Regreso de Buenos Aires. Reporto, pues, que no hay novedad. El ser humano sigue deseando lo que no tiene y queriendo desear lo que alcanza sin realmente lograrlo. El mecanismo es realmente tanto terrible como universal. Esto parece una obviedad. Lo que descubro ahora, después de tanta duda, es la justificación subpersonal de un mecanismo que, desde cualquier otra perspectiva, parecería irracional.
Todos hemos seguido a Aristóteles a pie juntillas. El deseo no es sino el motor principal de la acción. La acción irrestricta. Más allá del deseo, al menos. Sea lo que sea que se desee, una vez que aquel ideal estado de cosas lo tiene uno en la cabeza, confabulará con quien se deje para conseguirlo. Así que, por un lado, somos este tipo de organismo peculiar capaz de arrojarse a sí mismo hacia el abismo. Siempre que lo deseado esté ahí. Evidentemente.
Y por la otra, tenemos esa curiosa capacidad de desear fundamental y sustancialmente lo que no se tiene. La explicación es muy sencilla. Si uno desease lo que uno tiene no habría movimiento. Los mecanismos delicuescentes del deseo rara vez entrarían en operación. El corazón difícilmente bajaría de la caja torácica para palpitar profusamente desde el estómago. La adrenalina sería inútil. Y la pasión, tal vez, también. Desear lo que uno tiene es un poco aburrido, en verdad. No hay confabulación, no hay búsqueda, no hay movimiento.
No hemos de olvidar: el ser humano nace con una aversión natural al aburrimiento. Así que, combinados los factores, el resultado es una catastrófica máquina insaciable de deseos, acciones, y creencias que vive casi siempre entre una mezcla de satisfacción y frustración. El dicho del midwest rescata plenamente este saber: “the grass is always greener on the other side”.
Así las cosas, quienes vivimos en el norte deseamos vivir en el sur. Los del sur, en el norte. Los que paleamos nieve a las faldas de la tundra nos fascinamos plenamente con Buenos Aires en donde, para sorpresa nuestra, el placer y el entretenimiento nunca logra ser eliminado por el trabajo, la joroba del lector o el fastidio del maestro. Pero lo mismo sucede a la inversa. Quienes llevan esa vida parisina tan cómoda cercana a La Plata tienen también sus deseos de Tundra. Y así, así, así.

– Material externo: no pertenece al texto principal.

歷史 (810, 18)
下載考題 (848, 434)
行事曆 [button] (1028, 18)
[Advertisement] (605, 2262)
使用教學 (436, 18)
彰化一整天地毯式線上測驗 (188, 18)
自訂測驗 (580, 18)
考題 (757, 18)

De ser así siempre, seguiremos por el mundo, insaciablemente, como maquinistas deseantes de lo distante. A menos que uno comprenda el dicho de mi abuela desde una perspectiva de orden superior: “Nadie sabe lo que tiene hasta que lo ve perdido”. En un primer nivel, el dicho no es más que el resumen más prístino de esta perorata. Como no podemos sino desear lo distante y querer desear lo que alcanzamos, lo segundo no logra ser deseado sino hasta que pasa a formar parte de lo primero: una vez que, por creerlo tanto al alcance, se nos escapa.
Pero hay otra lectura, de segundo orden, mucho más interesante: como una descripción fehaciente de un mecanismo psicológico imparable. Como no podemos sino desear lo distante y querer desear lo que alcanzamos (y dado el infinito potencial recursivo de tan humana condición) conviene voltear las mesas y negociar con el departamento de lo voluble: para lograr reconocer que lo alcanzado nunca es tal, para entender que no hay garantías de pertenencia, para comprender que todo desaparece tal como apareció, para convertirse en aquél ser que por tanto separarse de sí se posee. O bien, para recuperar en sueños lo perdido.